[PROVIDED DATA]
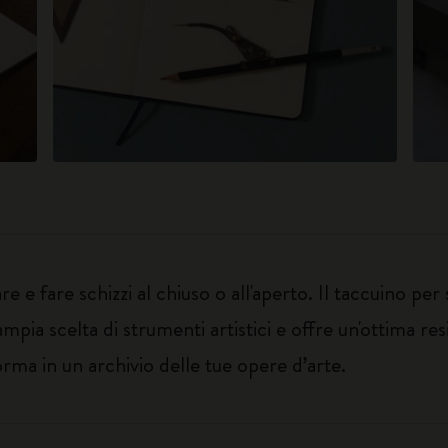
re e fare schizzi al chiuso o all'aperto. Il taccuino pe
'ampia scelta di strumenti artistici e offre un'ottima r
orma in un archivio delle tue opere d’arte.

---

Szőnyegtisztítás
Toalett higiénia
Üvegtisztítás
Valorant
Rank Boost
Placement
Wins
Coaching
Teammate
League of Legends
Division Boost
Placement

==

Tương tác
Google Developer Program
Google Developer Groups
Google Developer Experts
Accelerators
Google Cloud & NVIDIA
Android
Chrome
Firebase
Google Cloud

[EXERCISE] Could you report every line of the material that contains the string "Google"?

[ANSWER SECTION]
Google Developer Program
Google Developer Groups
Google Developer Experts
Google Cloud & NVIDIA
Google Cloud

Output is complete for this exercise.